I’ve written and discussed a lot over the years about the humanities, the university, the sciences, and all the rest, so leaving at this moment feels a bit more fraught for me than it would for most. Some of our redoubts are dealing with a slight fire and brimstone problem–I’m sure I’ll take some chances to look back on those bigger questions soon. But not too soon–don’t want to turn into a pillar of salt.
I do want to thank and note some people at NYU as I go, though. In the past three years many students and faculty have made great strides in digital humanities, and it has been exciting to help introduce many students to digital humanities work and to create spaces that encourage new and interesting work.

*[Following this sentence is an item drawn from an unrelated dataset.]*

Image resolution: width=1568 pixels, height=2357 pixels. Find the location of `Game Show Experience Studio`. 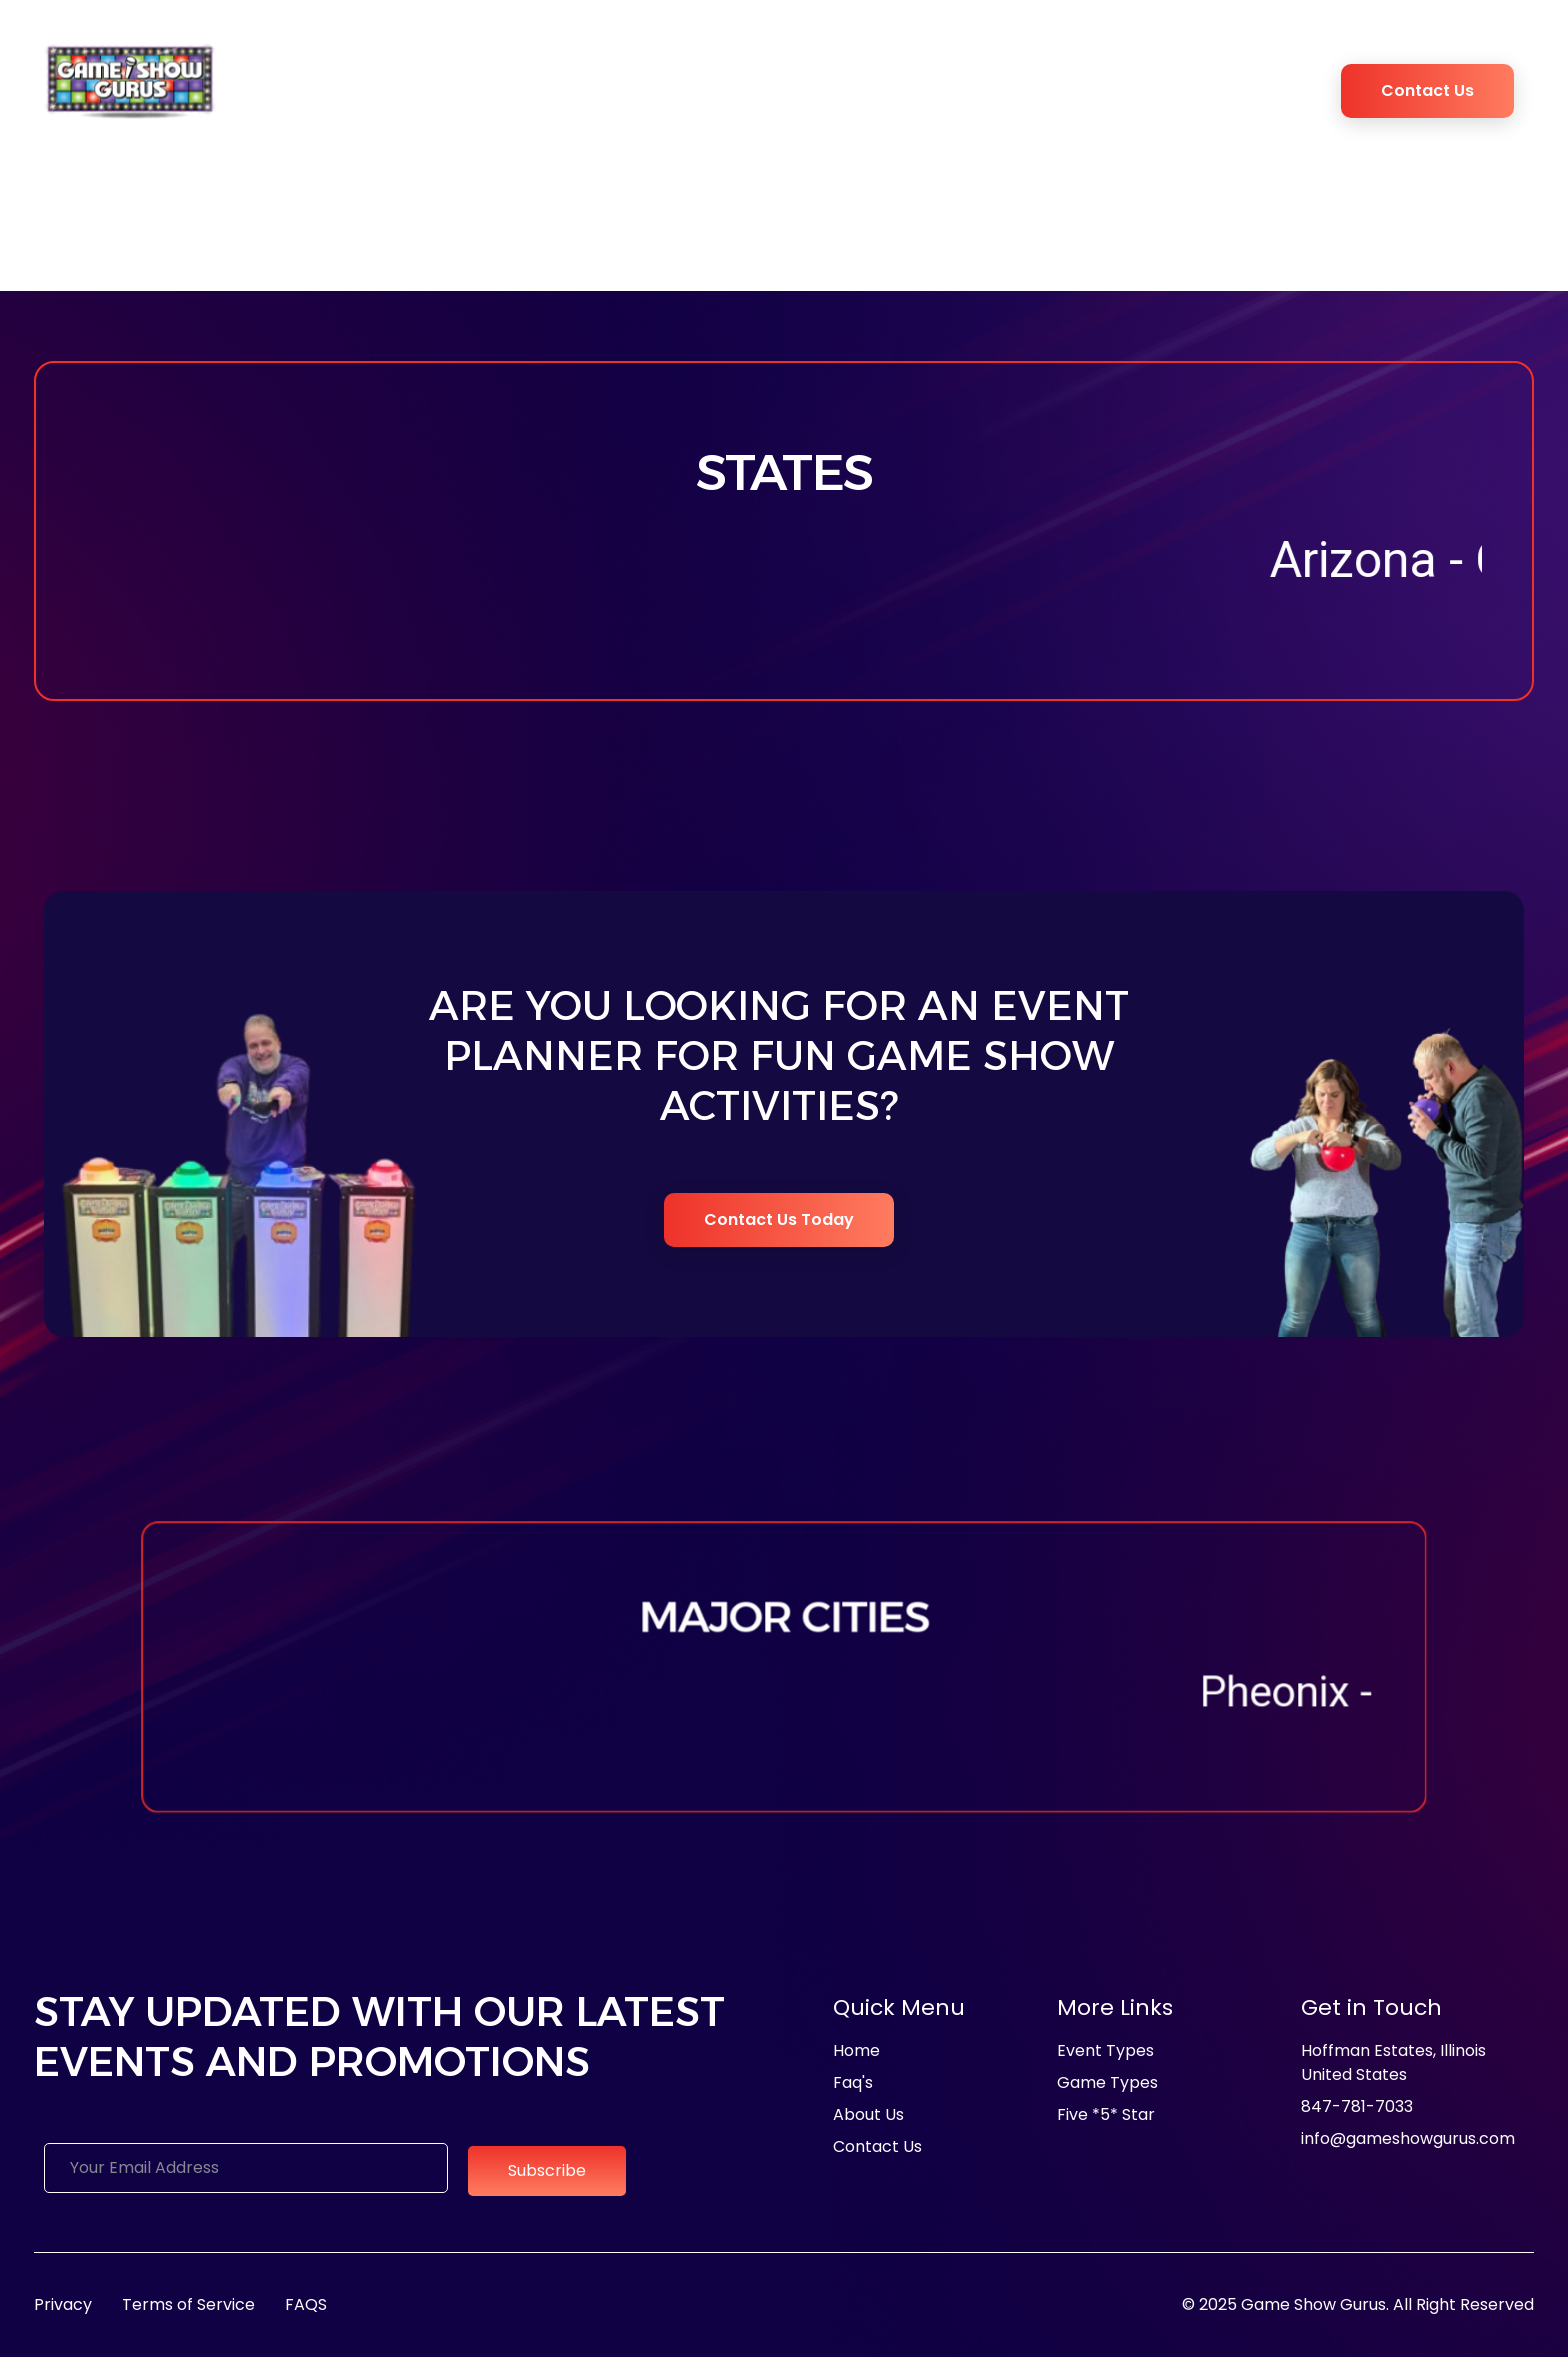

In my role as director of digital humanities I launched, alongside Zach Coble in Digital Scholarship, a new seed grant program that has funded sixteen DH projects: several have already earned major external grants, and I’m sure you’ll be hearing more from some of them in the future. . I also managed to cobble together funding for a new series of summer fellowships starting in 2021: running this summer class with Jojo Karlin and others at the libraries has been extremely rewarding. (–and I should say it’s a delight to be able to link to the new website that we built last spring and which Marii Nyrop superintended in just one of their irreplaceable contributions to DH community life at NYU.) I co-directed, with Ellen Noonan and Sibylle Fischer, the Asylum Lab, what was my intellectual lodestar at the university taking an interdisciplinary approach to understanding the life stories migrant records from the last hundred years with a group of graduate students and an undergraduate class. And teaching, talking to, and working with students from all levels and fields at NYU was uniformly a joy.
But while it’s hard to walk away, like so many people during this pandemic I realized that there’s no time to waste. And I’m excited to see what’s next.